Are these standard forms enough? According to Bailey, no. The majority of design practices, big and small alike, tweak their standard terms and conditions in response to the specific requirements or “tone” of an approach or project. Furthermore, responsibilities (liability) differ according to the role of the design professional, whether or not the professional is functioning as Architect of Record, and the project phases included in the scope of services. Jack Weisberg, owner of a small design and planning firm described the inevitable “softening” of contract language, especially with smaller projects that presumably don’t need all the bells and whistles provided in a comprehensive standard agreement. “I incorporate the AIA [standard terms] into my own language.”
The contract should ultimately fit the project.
Therefore, additional review by legal counsel is always recommended.
Owners, with repeat clients by far the biggest culprits, also do their fair share of tweaking. In addition to her LMNOP responsibilities, Graham is a Senior Project Manager at the global architectural firm Perkins+Will. She described how owners will sometimes “not want to go through legal,” so they offer their own letter agreement and “reference the AIA.” Bailey was emphatic that this is “not enough!” You need to “specify the specifics.”
Woolard urged service professionals to ask the question, “Exactly why did the owner eliminate some provisions but decide to keep others?” The owner’s perspective on contractual language is typically affected by past experiences, but the various addendums, modifications, riders, and boilerplate tweaks can result in conflicting provisions.
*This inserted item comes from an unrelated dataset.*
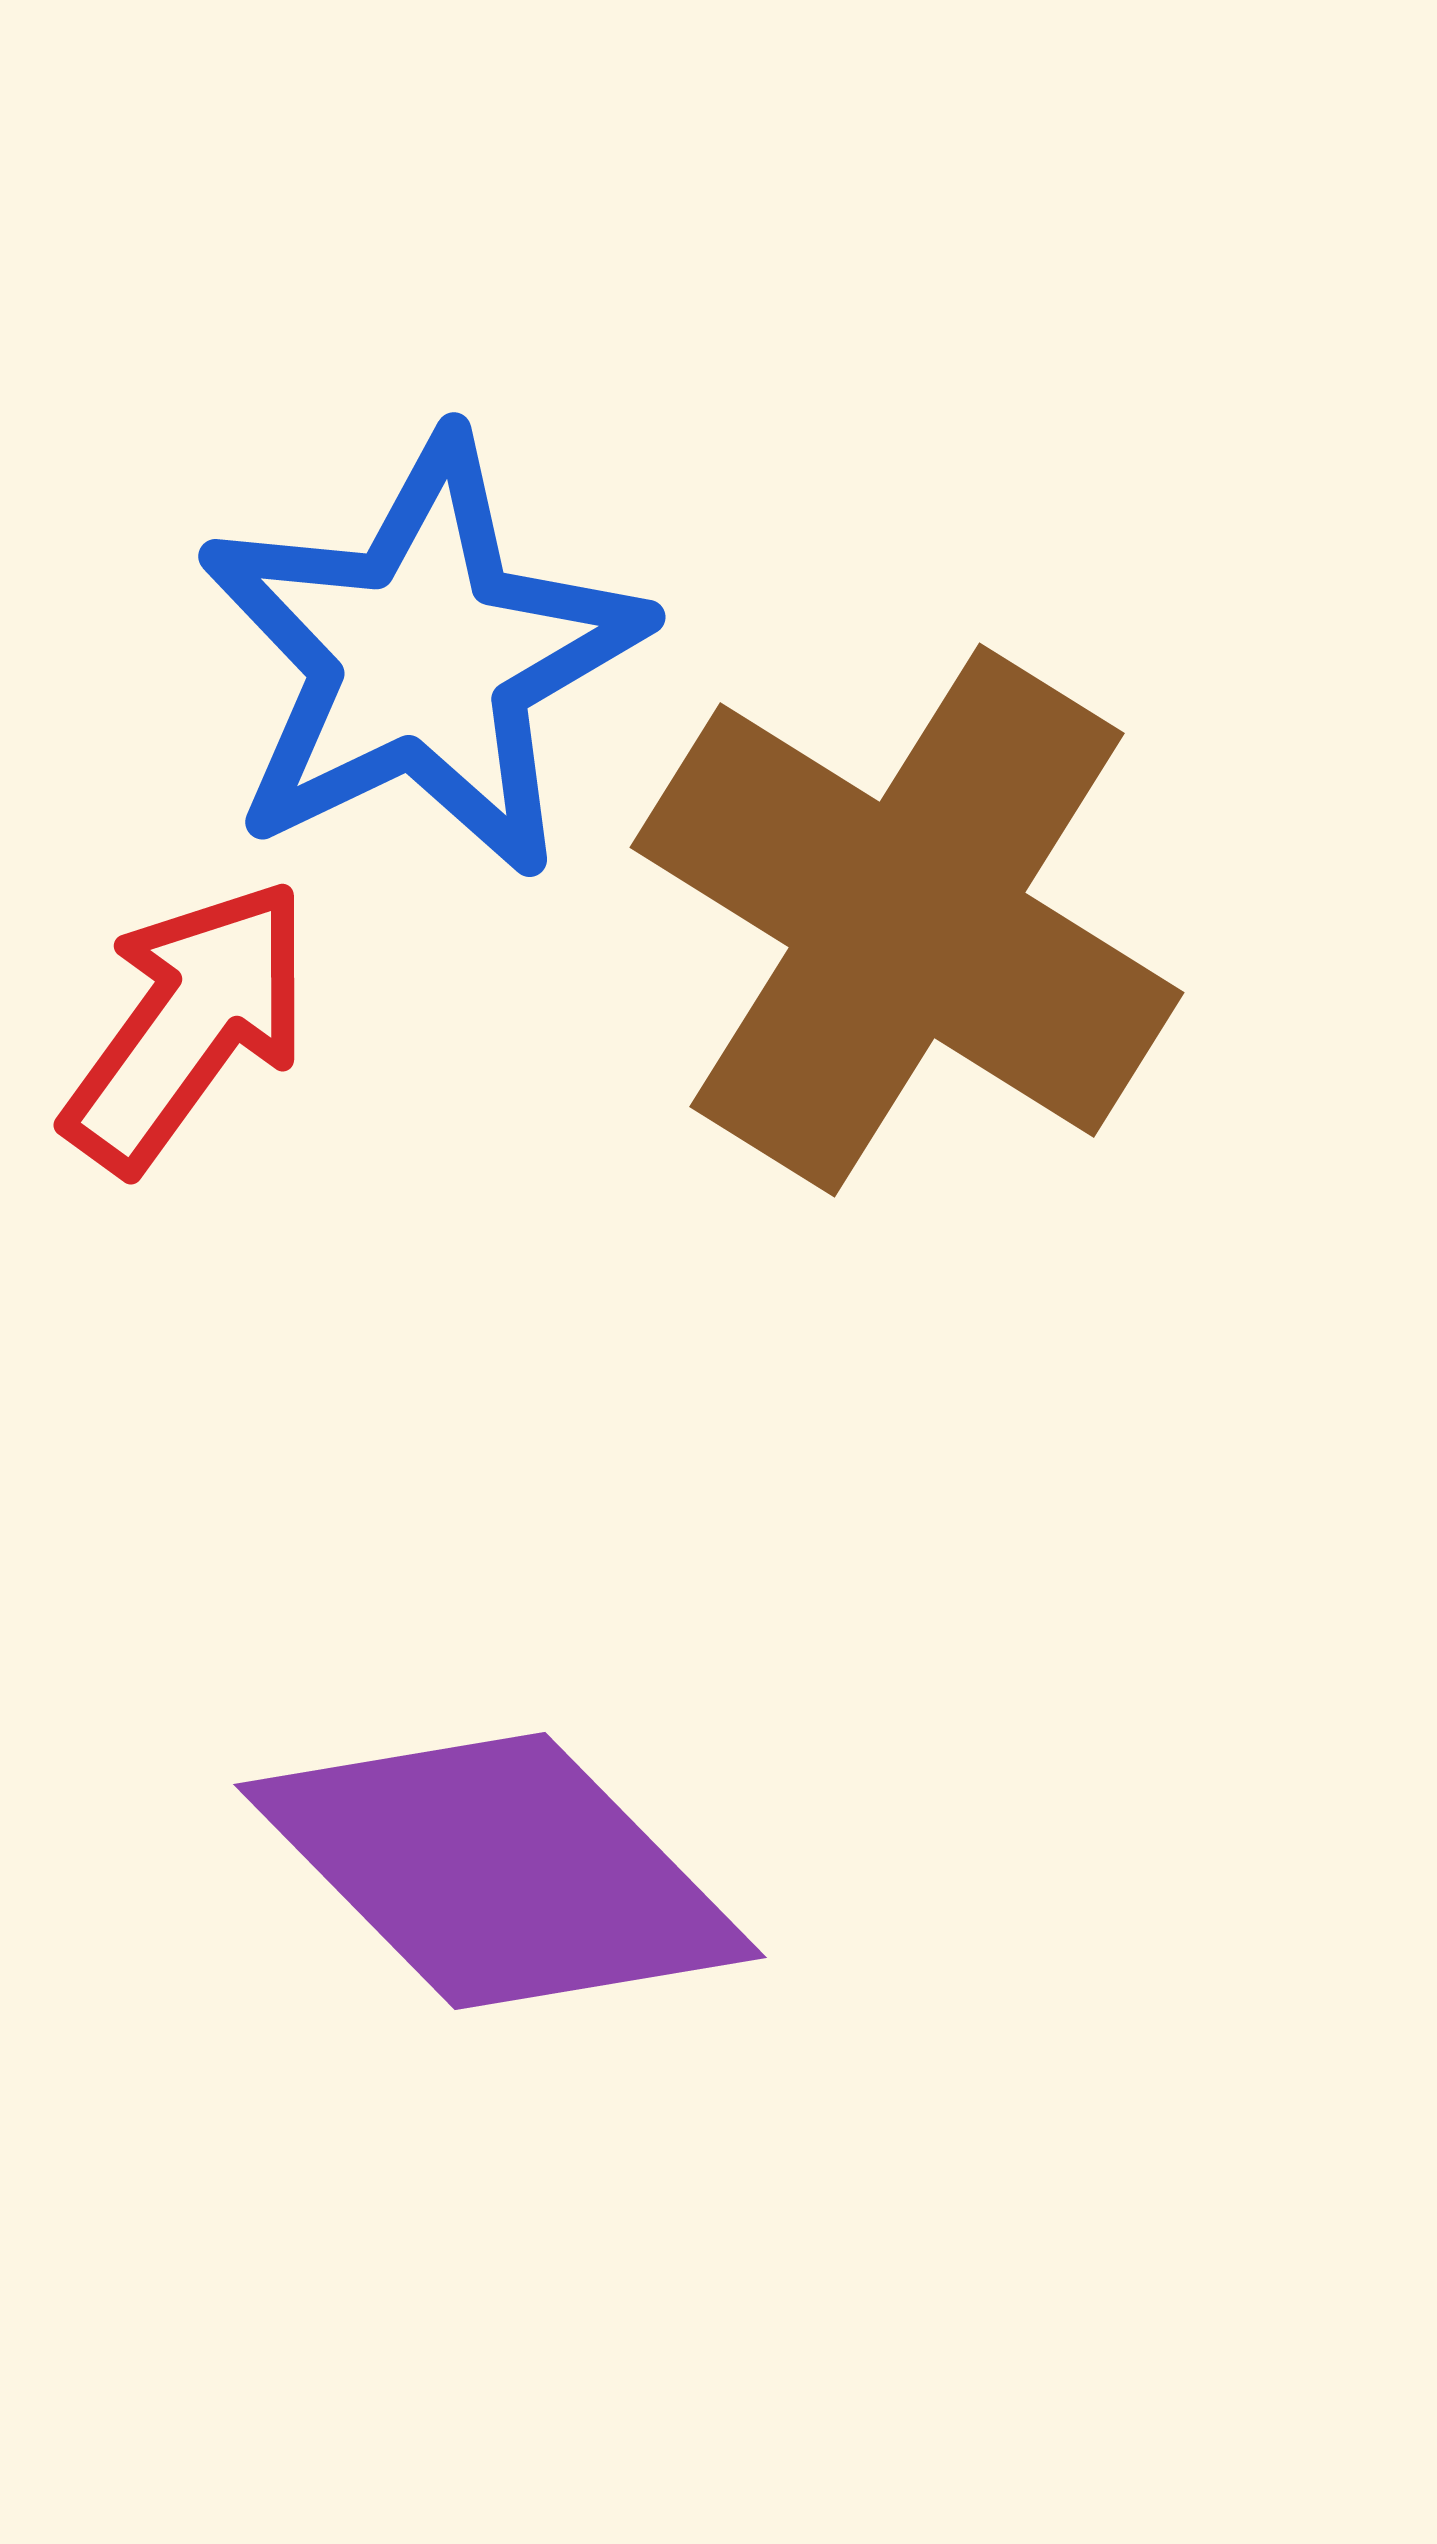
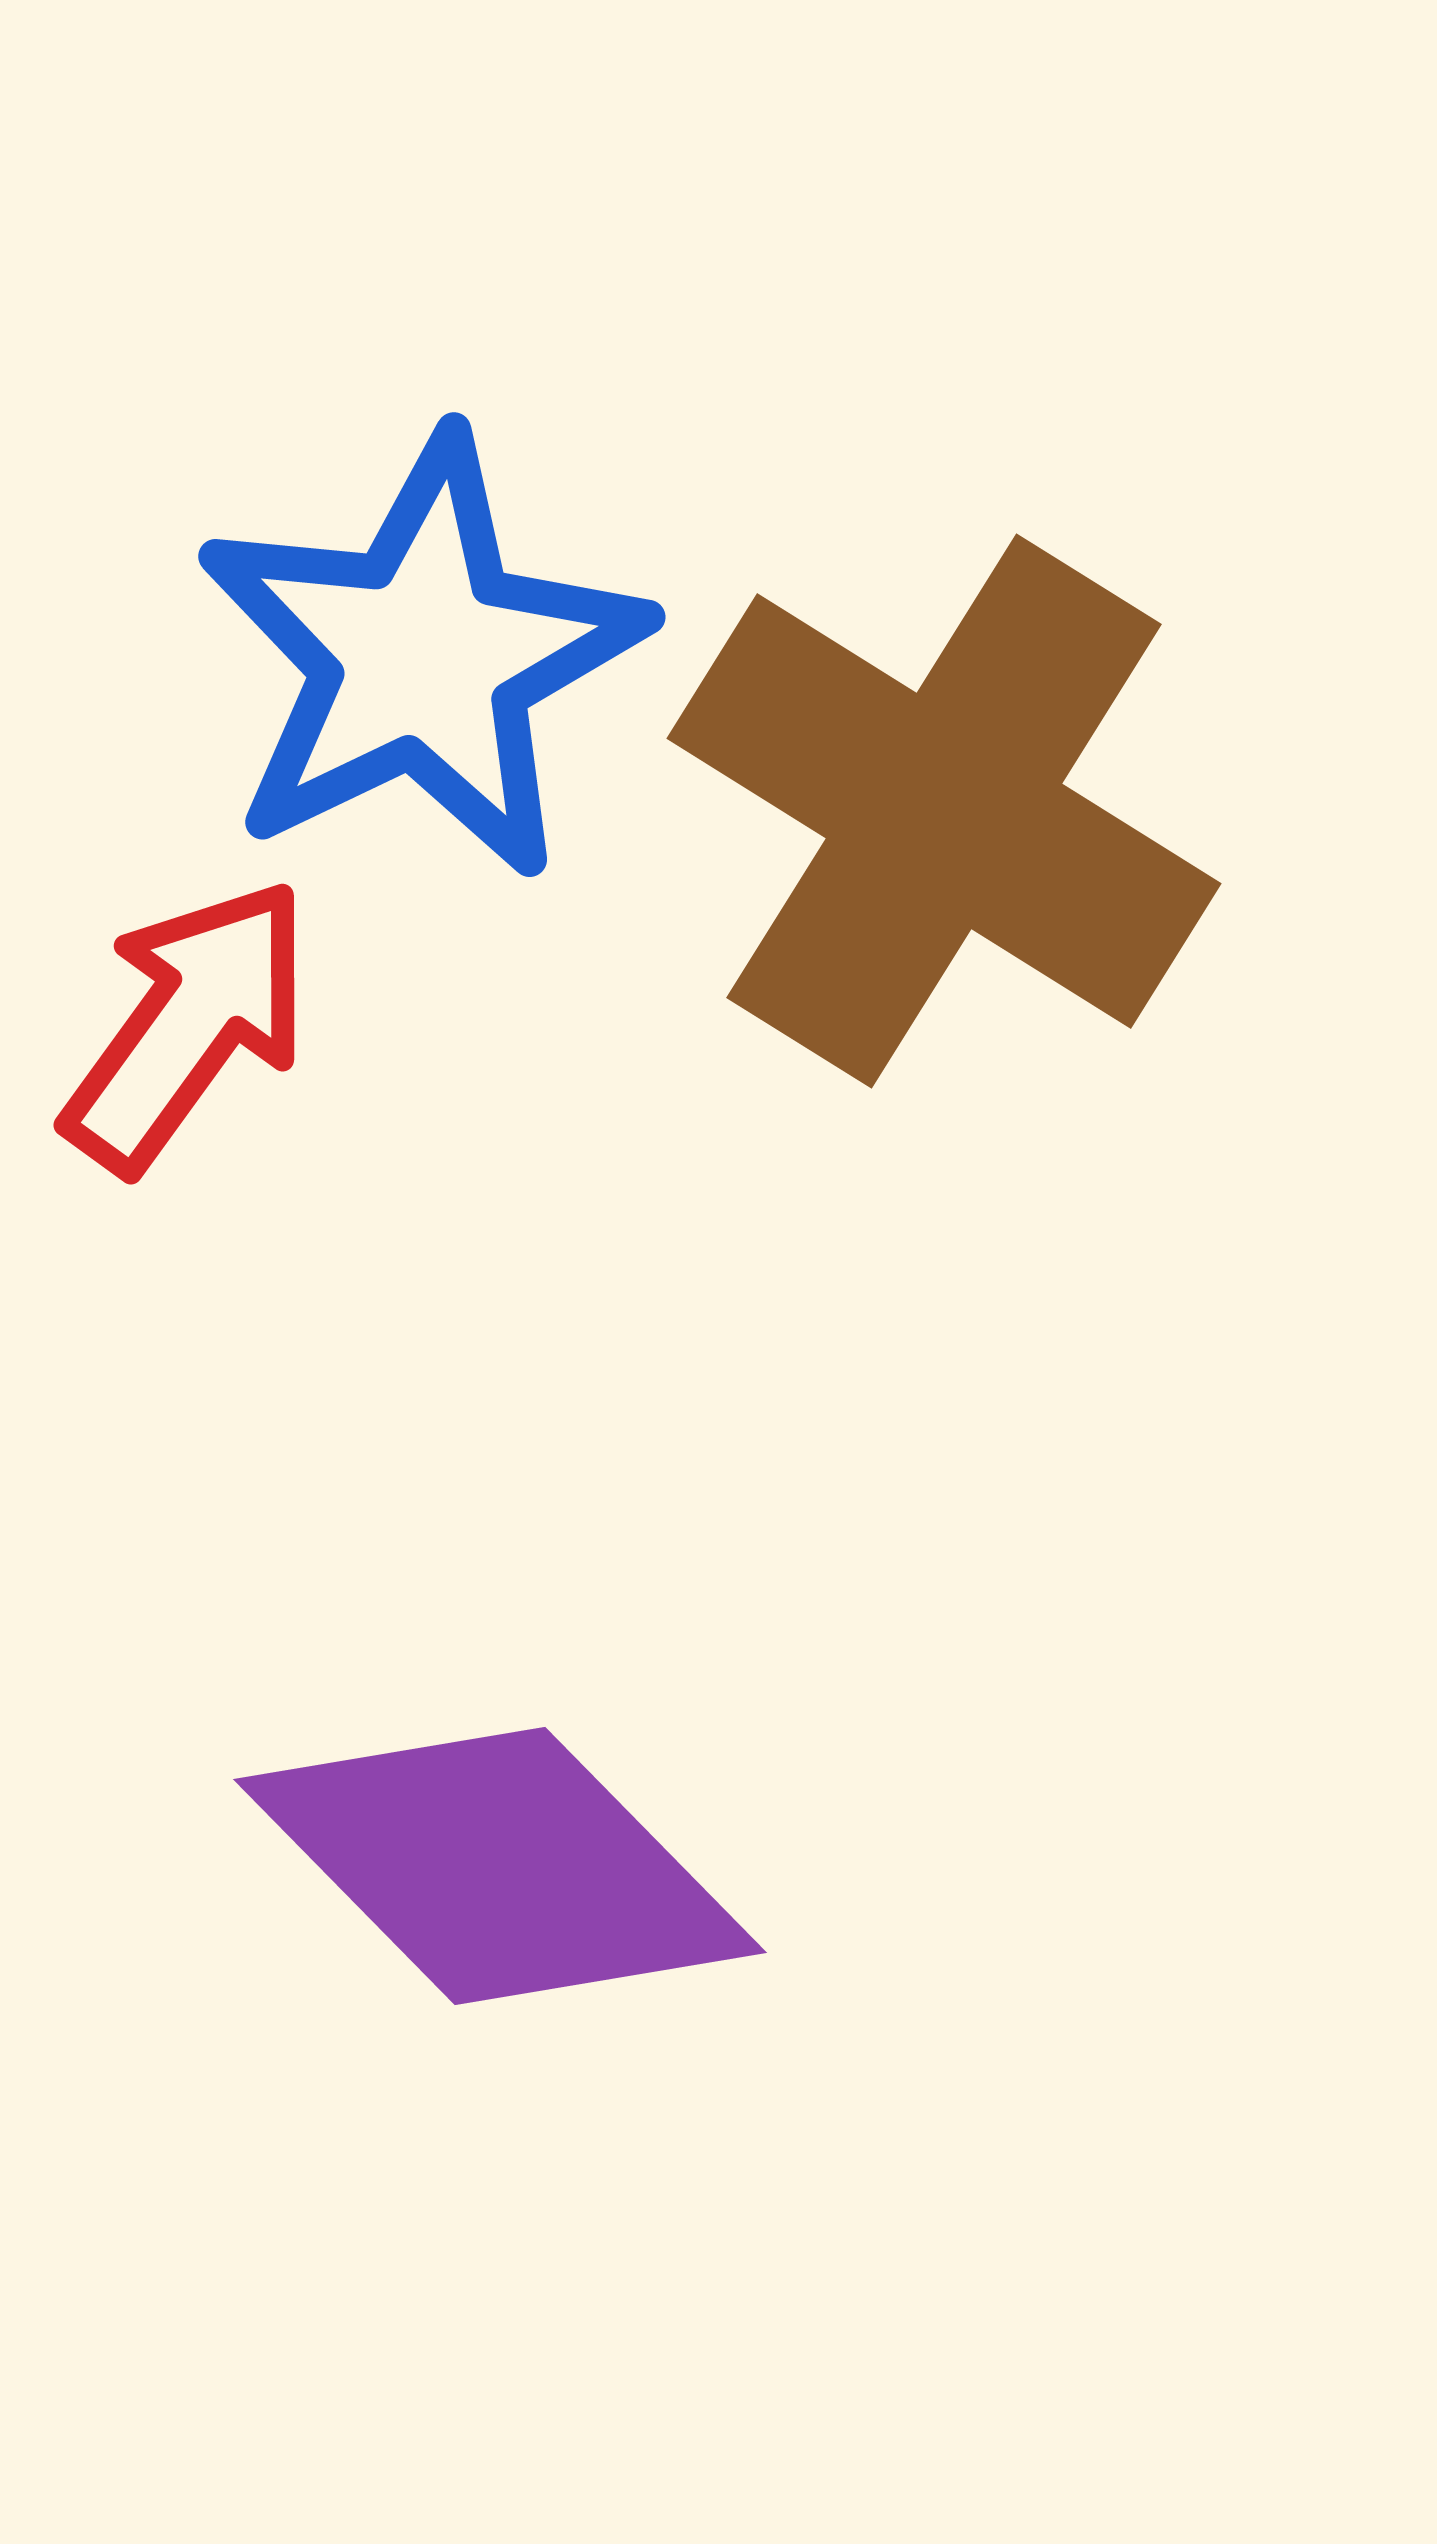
brown cross: moved 37 px right, 109 px up
purple diamond: moved 5 px up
As the service provider, you want to know the “reason behind each tweak,” said Woolard, and correlate your response in favorable terms for your interests, too. Every word counts.
How to Specify the Specifics—and Grow Your Business
Ana Luchangco attended LMNOP’s January workshop and, after the event, shared some of her experiences as an interior designer having just recently formed her own practice. The “business of architecture” was on her mind. “Crafting the optimal contract language,” she said, “is essential for successful project outcomes. The right language can also help support lasting business relationships.”
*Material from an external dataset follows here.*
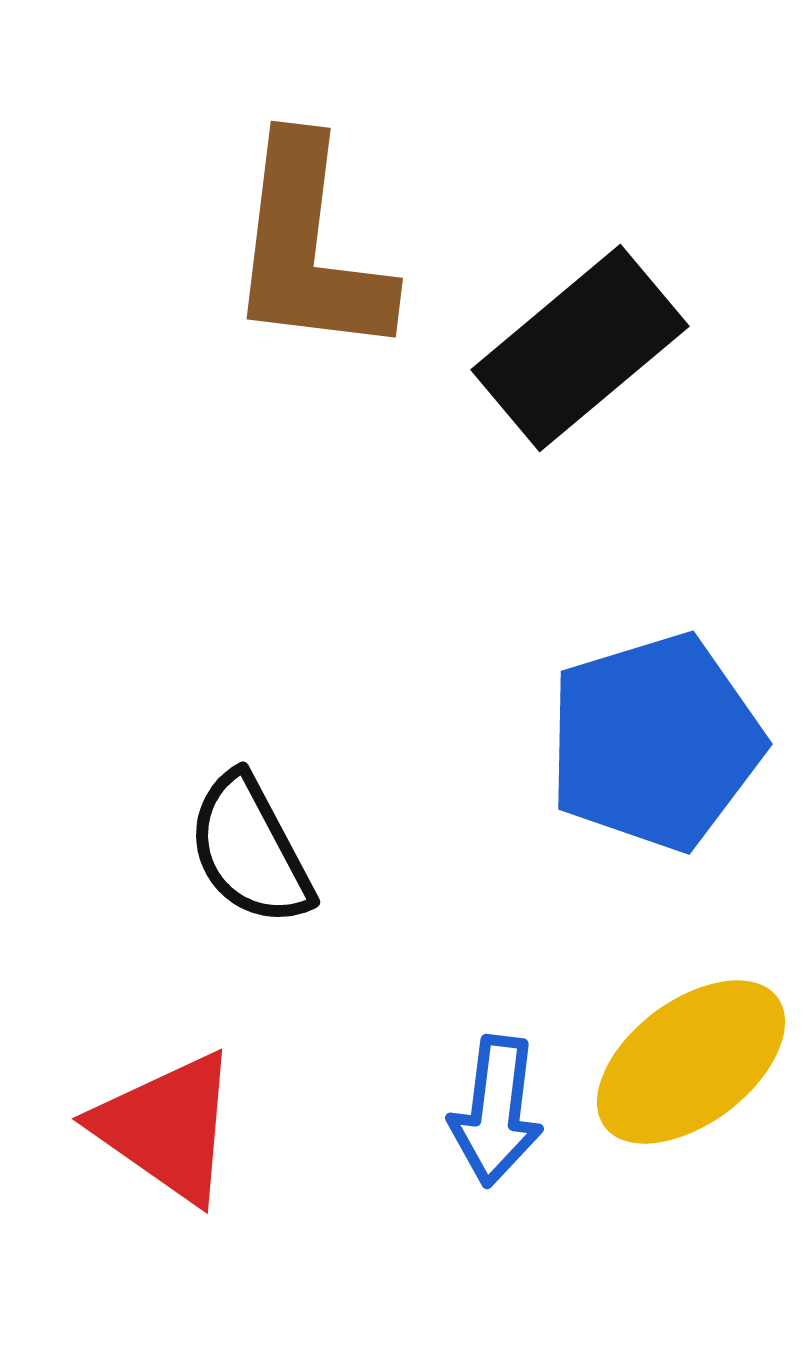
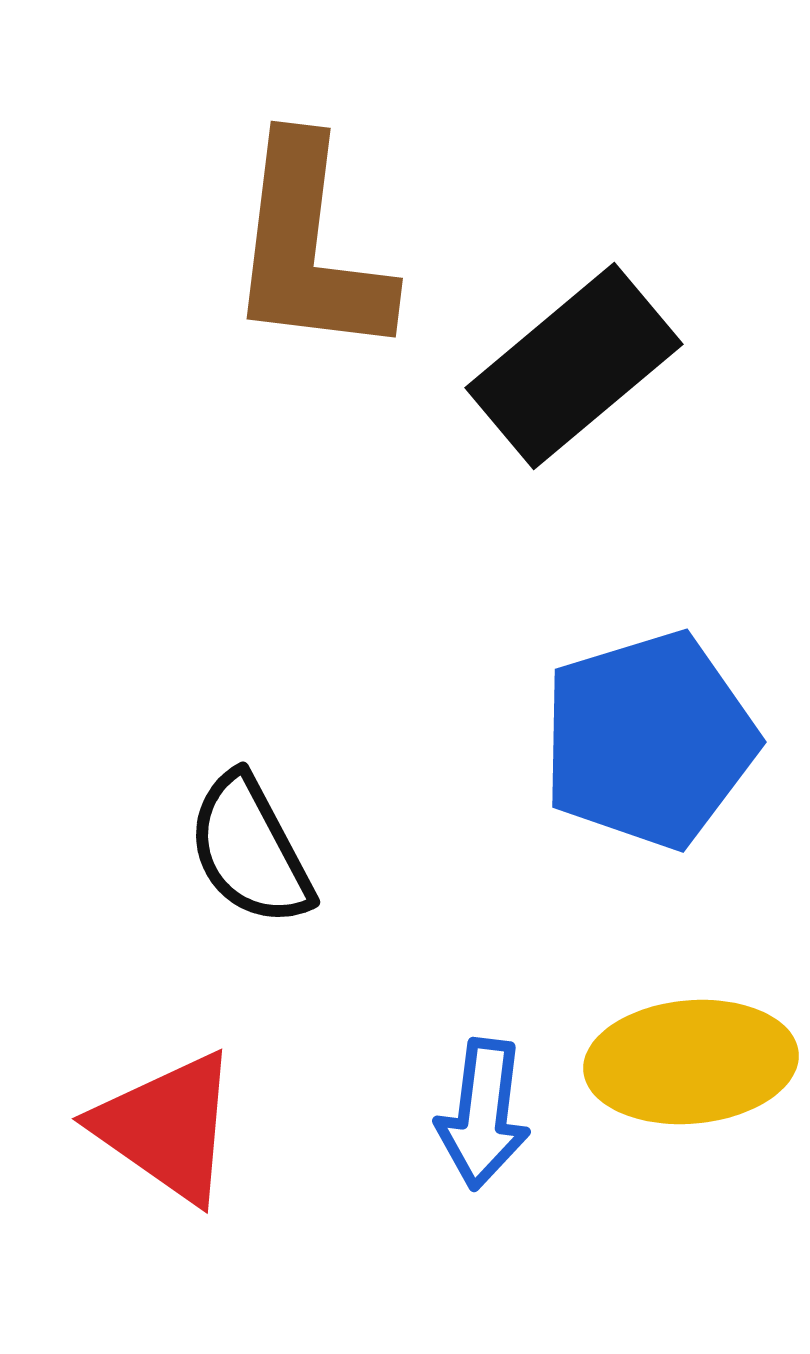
black rectangle: moved 6 px left, 18 px down
blue pentagon: moved 6 px left, 2 px up
yellow ellipse: rotated 32 degrees clockwise
blue arrow: moved 13 px left, 3 px down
Perhaps one of the most desirable of qualities in a creative personality is the capacity to apply past lessons learned to new situations. For Luchangco, lessons learned are applied to the operation of her startup. Previously, she worked with several innovative, small design practices, experiencing firsthand how creatives can differentiate and establish themselves in a market using best practices in business. “Experience is the best teacher,” she said. With Woolard, Luchangco and I talked about using the small business startup recipe as a model for building the necessary business tools to succeed: upfront investment, hard work, and the willingness to adapt.
Logic dictates that a good contract achieves
two seemingly contradictory objectives:
risk mitigation and maximizing gains.
The “upfront investment” phase involves building an effective and complete (as possible) standard terms and conditions document, which can serve as the basis for most if not all of your contractual relations. Both Bailey and Woolard advise working with an attorney on this, regardless of whether or not you plan to use language from a professional trade association’s standard contract template.
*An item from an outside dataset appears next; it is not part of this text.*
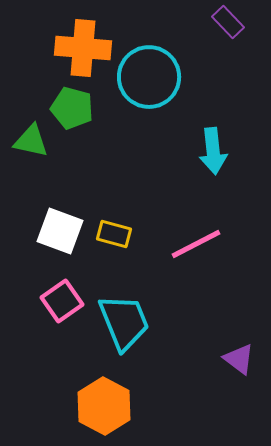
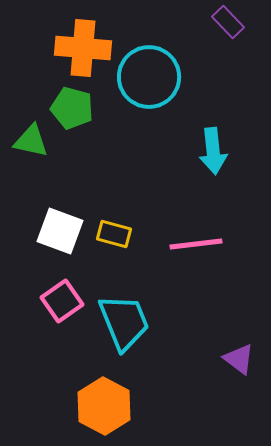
pink line: rotated 20 degrees clockwise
Your due diligence is about making sure that the terms are “both effective and enforceable,” said Bailey. Ideally with legal counsel, you want to identify language to establish parameters for conducting business. How many design options, revisions, meetings, site visits, shop drawing/submittal reviews, etc., can the owner expect as part of the basic scope of services? What items are considered reimbursable expenses? How will you and your team make yourselves available to the owner and the owner’s representatives? What is a reasonable amount of time before the original terms need to be renegotiated for a stalled project?
For that matter, how exactly do you want to define “available” and “reasonable”?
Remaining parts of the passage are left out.